For patients with moderate to severe PHN who have contraindications to or intolerance of TCAs, consider treatment with gabapentin or pregabalin. Gabapentin and pregabalin are effective treatments for neuropathic pain. Gabapentin, first approved as an anticonvulsant medication,31 was noted to have beneficial effects on neuropathic pain. Consequently, an immediate-release formulation of gabapentin (Neurontin®; Pfizer, Inc., New York, NY, USA) was approved for the treatment of PHN in 2002.32 As a result of its nonlinear pharmacokinetics whereby drug absorption and bioavailability decrease with increasing dose, and its short half-life, immediate-release gabapentin is dosed three times daily. In clinical studies, the efficacy of the immediate-release formulation of gabapentin in PHN was demonstrated over a range of dosages from 1,800 mg/day to 3,600 mg/day, but without additional benefit for dosages >1,800 mg/day.33 Treatment was associated with a high incidence of dizziness and somnolence, which may impact the adherence and/or the ability to achieve a therapeutic dose.32 A retrospective study of a large medical claims database revealed that only 14% of patients ever reached the therapeutically effective dosage of 1,800 mg/day, and for those who did, it required 10 weeks.34

To simplify titration and dosing regimens, and to improve drug absorption and bioavailability, enhanced versions of gabapentin were developed and approved for the treatment of PHN: gastroretentive gabapentin (Gralise®; Depomed, Inc., Newark, CA, USA),35 approved in 2011,36 and gabapentin enacarbil (Horizant®; XenoPort, Inc., Santa Clara, CA, USA),37 approved in 2012.38 Gabapentin enacarbil is a gabapentin prodrug and has more widely distributed sites of intestinal absorption than the immediate-release formulation, and drug exposure is more proportional to the drug dosage. Gabapentin enacarbil is dosed twice daily and is titrated over 4 days to a dosage of 1,200 mg/day.37 Direct comparisons between the two formulations have not been performed, and it is unknown whether gabapentin enacarbil has better efficacy in PHN management than the immediate-release formulation of gabapentin.39

Gastroretentive gabapentin employs a polymer-based technology that swells the tablet when it comes in contact with gastric fluid. When taken once a day with food, the swollen tablet remains in the stomach for 8–10 hours, gradually releasing gabapentin to its site of absorption in the upper small intestine.

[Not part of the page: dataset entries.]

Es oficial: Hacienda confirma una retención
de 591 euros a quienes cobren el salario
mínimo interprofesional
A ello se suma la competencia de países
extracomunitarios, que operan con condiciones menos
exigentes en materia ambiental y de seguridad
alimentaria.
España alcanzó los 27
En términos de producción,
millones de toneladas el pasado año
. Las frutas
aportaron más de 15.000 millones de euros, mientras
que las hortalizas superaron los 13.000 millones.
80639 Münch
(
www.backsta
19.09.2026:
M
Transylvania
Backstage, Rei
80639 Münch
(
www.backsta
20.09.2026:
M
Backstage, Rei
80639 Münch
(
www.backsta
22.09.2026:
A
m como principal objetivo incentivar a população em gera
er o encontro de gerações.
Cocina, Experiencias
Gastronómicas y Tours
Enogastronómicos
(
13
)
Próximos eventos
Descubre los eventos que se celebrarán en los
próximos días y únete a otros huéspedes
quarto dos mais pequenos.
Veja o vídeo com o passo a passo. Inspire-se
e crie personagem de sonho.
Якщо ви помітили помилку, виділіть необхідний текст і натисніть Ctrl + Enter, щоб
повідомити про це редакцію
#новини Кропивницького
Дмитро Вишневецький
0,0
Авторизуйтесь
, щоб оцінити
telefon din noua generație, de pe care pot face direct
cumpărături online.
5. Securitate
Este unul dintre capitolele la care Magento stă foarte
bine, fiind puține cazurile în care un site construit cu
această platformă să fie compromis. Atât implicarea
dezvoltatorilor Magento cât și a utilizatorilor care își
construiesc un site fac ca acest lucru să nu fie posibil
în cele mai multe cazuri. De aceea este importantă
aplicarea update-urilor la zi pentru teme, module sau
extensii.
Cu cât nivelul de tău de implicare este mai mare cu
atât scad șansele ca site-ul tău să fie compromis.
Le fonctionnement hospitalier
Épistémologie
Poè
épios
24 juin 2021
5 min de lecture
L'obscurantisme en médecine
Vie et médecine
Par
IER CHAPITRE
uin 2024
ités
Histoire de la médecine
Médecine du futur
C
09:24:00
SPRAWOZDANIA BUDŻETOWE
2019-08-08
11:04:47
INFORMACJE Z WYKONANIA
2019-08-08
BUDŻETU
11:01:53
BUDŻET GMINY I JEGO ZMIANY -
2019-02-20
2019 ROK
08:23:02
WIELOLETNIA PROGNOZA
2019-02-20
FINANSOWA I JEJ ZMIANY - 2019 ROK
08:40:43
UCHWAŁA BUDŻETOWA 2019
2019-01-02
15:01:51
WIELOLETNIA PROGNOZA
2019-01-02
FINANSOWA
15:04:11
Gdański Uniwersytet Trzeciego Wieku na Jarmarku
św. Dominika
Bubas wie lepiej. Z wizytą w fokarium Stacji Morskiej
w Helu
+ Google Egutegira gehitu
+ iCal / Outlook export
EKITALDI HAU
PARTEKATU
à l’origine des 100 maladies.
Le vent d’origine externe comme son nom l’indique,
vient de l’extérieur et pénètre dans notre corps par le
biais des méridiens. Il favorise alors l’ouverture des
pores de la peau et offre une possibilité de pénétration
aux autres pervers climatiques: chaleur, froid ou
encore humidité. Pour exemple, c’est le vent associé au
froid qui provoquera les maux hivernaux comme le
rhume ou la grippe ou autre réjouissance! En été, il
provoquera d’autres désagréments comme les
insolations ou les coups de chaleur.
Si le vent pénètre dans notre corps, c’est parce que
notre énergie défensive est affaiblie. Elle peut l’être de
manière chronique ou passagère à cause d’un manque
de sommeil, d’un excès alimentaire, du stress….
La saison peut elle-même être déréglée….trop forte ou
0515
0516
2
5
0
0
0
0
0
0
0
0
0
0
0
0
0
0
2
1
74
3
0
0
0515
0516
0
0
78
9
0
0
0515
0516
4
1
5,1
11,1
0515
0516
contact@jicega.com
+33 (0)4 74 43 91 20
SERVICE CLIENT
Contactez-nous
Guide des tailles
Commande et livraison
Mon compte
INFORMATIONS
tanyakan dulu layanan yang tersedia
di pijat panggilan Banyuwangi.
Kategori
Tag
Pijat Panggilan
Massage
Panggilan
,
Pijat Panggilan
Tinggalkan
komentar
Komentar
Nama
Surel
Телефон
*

The effective dosage of 1,800 mg is reached using a 2-week titration schedule, and 95% of patients were able to complete the titration to an efficacious dosage in clinical studies.40 The efficacy of gastroretentive gabapentin in PHN management has been established in two Phase III, placebo-controlled trials, without a direct comparison with an immediate-release formulation.40

Pregabalin (Lyrica®; Pfizer) was granted approval for the treatment of PHN in 2005.41,42 A therapeutic dosage for pregabalin (150-600 mg/day, taken in two or three doses per day) is lower than for gabapentin, and a 1-week titration is recommended to reach the effective dosage.41 However, a retrospective study of pregabalin usage from a large database of medical claims revealed that patients took approximately 5 weeks to reach a dosage of ≥150 mg/day (87% of patients reached that dosage) and 9 weeks to reach a dosage of ≥300 mg/day (27% of patients reached that dosage).34 When pregabalin was directly compared with immediate-release gabapentin in a small study in which 32 patients with PHN substituted gabapentin with pregabalin at one-sixth dosage of gabapentin, there were no significant changes in pain evaluated by a visual analog scale after the substitution of gabapentin with pregabalin.43

The adverse event profiles for the calcium channel α2-δ ligands are similar; however, the type of adverse events varies significantly (Table 1).33,35 The most common adverse events reported in clinical studies were dizziness and somnolence, and dose-related rates of adverse events were the highest for immediate-release gabapentin (24%–31% for dizziness and 17%–27% for somnolence).40 Incidences of dizziness and somnolence reported for gastroretentive gabapentin were 11% and 5%, respectively.40 Compared with immediate-release gabapentin, dosage-related risk of dizziness and somnolence with pregabalin, dosed twice daily, is also lower (7%–28% and 5%–14%, respectively). Rates of these adverse events with gabapentin enacarbil dosed twice daily are slightly lower (17%–30% and 10%–14%, respectively). Warnings and precautions for all calcium channel α2-δ ligands, as with all central nervous system agents, include a warning for increased risk of suicidal thoughts or behaviors.33,44

Calcium channel α2-δ ligands are an especially attractive option for older patients, who often take several concomitant medications, because they are not metabolized by the cytochrome P450 system drug-metabolizing enzymes and therefore have low propensity for drug–drug interactions.33,35,37,41 The only caveat is that since calcium channel α2-δ ligands are excreted by the kidneys, daily dosing should be adjusted in patients with reduced renal function.33,35,37,41 Also, since no large head-to-head studies comparing the various calcium channel α2-δ ligands have been conducted to compare their efficacy,23 which gabapentinoid is the most efficacious for the treatment of PHN remains an open question. The frequency of daily dosing, simplicity of titration, ability to reach effective dosages, and safety profiles of different α2-δ ligands can help health-care professionals to decide which agent is the most appropriate for each PHN patient.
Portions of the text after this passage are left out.